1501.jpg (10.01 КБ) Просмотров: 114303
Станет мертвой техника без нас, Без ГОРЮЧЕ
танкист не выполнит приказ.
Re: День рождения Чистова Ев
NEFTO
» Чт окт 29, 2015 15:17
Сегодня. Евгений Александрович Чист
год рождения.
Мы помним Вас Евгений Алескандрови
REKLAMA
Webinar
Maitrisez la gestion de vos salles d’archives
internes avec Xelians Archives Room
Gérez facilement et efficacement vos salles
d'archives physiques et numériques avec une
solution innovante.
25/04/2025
* * *
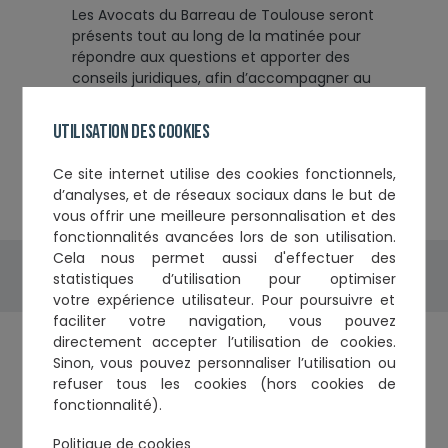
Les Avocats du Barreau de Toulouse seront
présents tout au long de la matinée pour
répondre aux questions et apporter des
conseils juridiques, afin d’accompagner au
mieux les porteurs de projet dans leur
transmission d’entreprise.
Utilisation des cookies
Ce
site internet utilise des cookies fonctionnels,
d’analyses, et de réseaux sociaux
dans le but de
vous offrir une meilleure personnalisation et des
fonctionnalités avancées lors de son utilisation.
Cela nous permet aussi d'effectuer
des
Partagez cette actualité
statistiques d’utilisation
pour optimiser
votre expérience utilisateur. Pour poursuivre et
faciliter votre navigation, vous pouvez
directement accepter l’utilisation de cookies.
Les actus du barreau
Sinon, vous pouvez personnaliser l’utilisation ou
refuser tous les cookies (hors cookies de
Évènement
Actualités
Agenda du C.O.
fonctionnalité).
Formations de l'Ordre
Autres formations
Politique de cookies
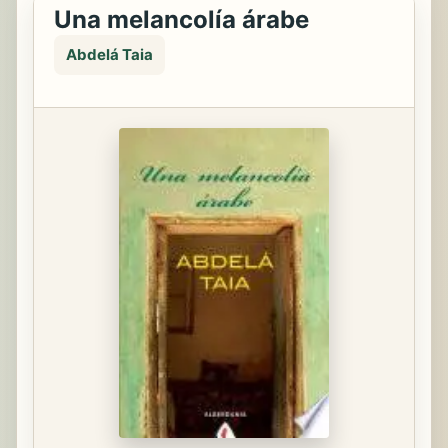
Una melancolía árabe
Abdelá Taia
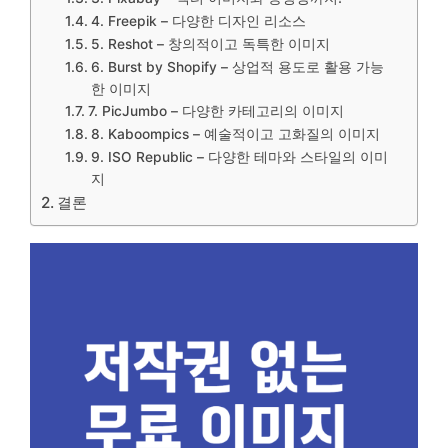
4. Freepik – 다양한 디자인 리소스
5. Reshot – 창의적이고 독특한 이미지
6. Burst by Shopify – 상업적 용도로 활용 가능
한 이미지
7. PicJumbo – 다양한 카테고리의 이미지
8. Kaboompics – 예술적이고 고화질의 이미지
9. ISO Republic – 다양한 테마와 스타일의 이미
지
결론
* * *
Report how many lines in the records above contain the word "рождения", giving only the number.

### [Exercise solution]
2